Saturday, May 03, 2008

A Pict Song - My Pipple!

Rome never looks where she treads.
Always her heavy hooves fall
On our stomachs, our hearts or our heads;
And Rome never heeds when we bawl.
Her sentries pass by and that's all,
And we gather behind them in hordes,
And plot to reconquer the Wall,
With only our tongues for our swords.

We are the Little Folk--we!
Too little to love or to hate.
But leave us alone and you'll see
How we can drag down the State!
We are the worm in the wood!
We are the rot at the root!
We are the taint in the blood!
We are the thorn in the foot!

Mistletoe killing an oak--
Rats gnawing cables in two--
Moths eating holes in a cloak--
How they must love what they do!
Yes--and we Little Folk too,
We are busy as they--
Working our works out of view--
Watch, and you'll see it some day!

Although maybe we are not strong,
But we know Peoples that are.
Yes, and we'll guide them along
To smash and destroy you in War!
We shall be slaves just the same?
Yes, we have always been slaves,
But you--you will die of the shame,
And then we willl dance on your graves!


~Original poem by Rudyard Kiplling


Anne Johnson said...

Fabulous!
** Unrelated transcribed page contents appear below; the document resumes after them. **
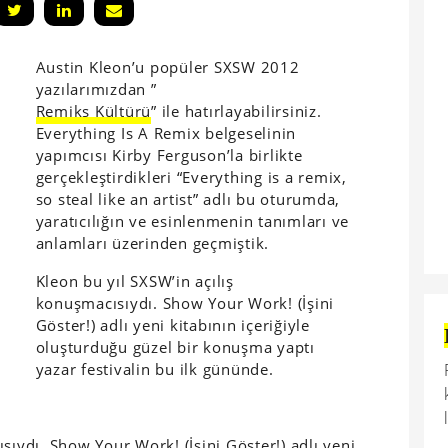
Austin Kleon’u popüler SXSW 2012
yazılarımızdan ”
Remiks Kültürü
” ile hatırlayabilirsiniz.
Everything Is A Remix belgeselinin
yapımcısı Kirby Ferguson’la birlikte
gerçekleştirdikleri “Everything is a remix,
so steal like an artist” adlı bu oturumda,
yaratıcılığın ve esinlenmenin tanımları ve
anlamları üzerinden geçmiştik.
Kleon bu yıl SXSW’in açılış
konuşmacısıydı. Show Your Work! (İşini
Göster!) adlı yeni kitabının içeriğiyle
oluşturduğu güzel bir konuşma yaptı
yazar festivalin bu ilk gününde.
sıydı. Show Your Work! (İşini Göster!) adlı yeni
Did you write this? It's faerie through and through.

Angela-Eloise said...

I'm a Pict too! My great-to-the-nth-degree grandmother (back in the early 800's) was a Pict from the House of Fortrenn. Great poem!

Chas S. Clifton said...

Songwriting credit goes to Joe Bethancourt of Phoenix, Arizona, I think. The link is to his production company,

"The Pict Song" is on his "Celtic Circle Dance" album, 1988.

Hecate said...

Actually, I think the original poem was by Kipling. Not sure who turned it into a song, The art, Matrilineal, which I owned and then gave to DiL when she had G/Son, is by F. Lennox Campello.

Chas S.Clifton said...


You're right: Kipling, unacknowledged bard of the modern Pagan revival. I once thought that "Oak, Ash and Thorn" was an Ancient Pagan Survival, too, which is even more embarrassing.

Anne Johnson said...

The origin of "Oak, Ash, Thorn" is certainly Kipling, but he was clearly motivated by the Druidic Pantheon. This poem is another gem.

Anonymous said...

Yep, Kipling is the author, and the music is by Leslie Fish.